Just because we push the boundaries of our comfort zones and take risks, it does not mean that everything will work out the way we want. However, if we just keep doing the same thing or nothing at all, that story will have a very predictable ending. Our minds often blow the potential risks way out of proportion in order to keep us pinned in the realm of certainty. A great question to ask yourself is “What is the worst thing that could happen if I try this?” If I said hello to that girl, if I offered help to that person, if I ran a mile a day, if I quit the job I hate.

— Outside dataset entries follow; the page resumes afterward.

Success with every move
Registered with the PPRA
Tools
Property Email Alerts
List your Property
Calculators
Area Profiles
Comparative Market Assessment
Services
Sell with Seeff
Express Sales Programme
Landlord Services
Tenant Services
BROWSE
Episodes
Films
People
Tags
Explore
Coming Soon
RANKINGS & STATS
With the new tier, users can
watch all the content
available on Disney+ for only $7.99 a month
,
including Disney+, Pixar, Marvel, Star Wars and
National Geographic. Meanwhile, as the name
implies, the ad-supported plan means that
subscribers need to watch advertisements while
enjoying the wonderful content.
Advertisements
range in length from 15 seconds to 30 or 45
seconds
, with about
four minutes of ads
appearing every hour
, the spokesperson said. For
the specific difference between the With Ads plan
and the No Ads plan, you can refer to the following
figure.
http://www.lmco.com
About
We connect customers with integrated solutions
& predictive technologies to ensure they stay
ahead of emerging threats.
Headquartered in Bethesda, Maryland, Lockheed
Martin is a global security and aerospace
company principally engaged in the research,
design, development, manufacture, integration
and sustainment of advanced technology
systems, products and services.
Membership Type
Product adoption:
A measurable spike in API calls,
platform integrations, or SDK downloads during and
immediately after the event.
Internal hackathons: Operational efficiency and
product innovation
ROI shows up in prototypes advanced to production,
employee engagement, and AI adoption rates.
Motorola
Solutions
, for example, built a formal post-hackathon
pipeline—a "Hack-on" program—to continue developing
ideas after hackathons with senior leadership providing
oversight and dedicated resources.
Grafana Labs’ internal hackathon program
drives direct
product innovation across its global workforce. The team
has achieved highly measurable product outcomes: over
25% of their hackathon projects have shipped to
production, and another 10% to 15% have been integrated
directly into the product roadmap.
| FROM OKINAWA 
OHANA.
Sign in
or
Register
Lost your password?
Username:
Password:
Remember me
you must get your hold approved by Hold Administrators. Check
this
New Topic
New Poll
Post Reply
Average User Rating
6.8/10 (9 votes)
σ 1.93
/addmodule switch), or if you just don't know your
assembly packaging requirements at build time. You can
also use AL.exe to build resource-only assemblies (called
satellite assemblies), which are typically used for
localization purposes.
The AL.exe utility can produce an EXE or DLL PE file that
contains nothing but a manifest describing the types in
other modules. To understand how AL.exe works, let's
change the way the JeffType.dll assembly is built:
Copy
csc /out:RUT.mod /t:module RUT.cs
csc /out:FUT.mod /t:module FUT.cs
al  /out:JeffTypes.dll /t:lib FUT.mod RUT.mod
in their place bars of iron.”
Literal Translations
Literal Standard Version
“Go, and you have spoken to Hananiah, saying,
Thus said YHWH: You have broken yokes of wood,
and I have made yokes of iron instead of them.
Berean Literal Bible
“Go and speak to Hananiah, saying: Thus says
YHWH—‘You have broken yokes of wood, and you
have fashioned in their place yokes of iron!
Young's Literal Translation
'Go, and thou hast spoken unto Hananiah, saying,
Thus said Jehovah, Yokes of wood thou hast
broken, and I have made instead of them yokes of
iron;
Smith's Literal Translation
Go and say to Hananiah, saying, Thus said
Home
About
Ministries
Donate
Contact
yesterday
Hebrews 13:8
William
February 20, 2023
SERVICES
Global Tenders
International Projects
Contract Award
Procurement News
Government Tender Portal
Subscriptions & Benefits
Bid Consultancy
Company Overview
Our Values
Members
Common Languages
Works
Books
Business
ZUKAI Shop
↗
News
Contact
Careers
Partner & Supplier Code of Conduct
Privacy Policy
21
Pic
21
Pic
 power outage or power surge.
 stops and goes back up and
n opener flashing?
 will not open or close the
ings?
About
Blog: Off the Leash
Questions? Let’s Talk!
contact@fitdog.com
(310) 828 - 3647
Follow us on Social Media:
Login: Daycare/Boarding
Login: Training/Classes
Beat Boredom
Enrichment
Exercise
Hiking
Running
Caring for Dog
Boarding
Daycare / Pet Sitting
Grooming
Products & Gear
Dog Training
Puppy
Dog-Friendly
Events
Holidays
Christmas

Start with a list of things that you would not ordinarily volunteer to do. It need not be crazy and can be as involved as like. The important part is consistency: to do at least one per day for the next three weeks. They do not need to all be unique, but try for a little variety to keep things...well, uncomfortable. You will then become less sensitive to being uncomfortable, making it possible for a bigger, less reactive life to be habitual. Everybody's list will be different based on their personality, but here are a few examples:
- Smile at a stranger
- Have an uncomfortable conversation that you've been putting off
- Try the coffee challenge
- Intentionally sit in the wrong seat
- Pick some interactions to be totally honest in
As I struggle to stand on one leg, I notice that the person I almost knocked over is lifting her leg much higher than I am. Bryan reminds the class that there are 7 billion of us on the planet, all with completely different bodies and stories. It makes zero sense to compare and contrast ourselves because those differences mean that someone else’s experience has no relevance to ours. When I remove the competitiveness, all it really means is that she has to lift her leg higher to feel the same challenge which I experience just to get mine off the floor. We all need to find our own edges around vulnerability and challenging ourselves outside our respective comfort zones because they are as unique to us as our bodies. But maybe like yoga, we can do it with some self compassion and a little less reactiveness.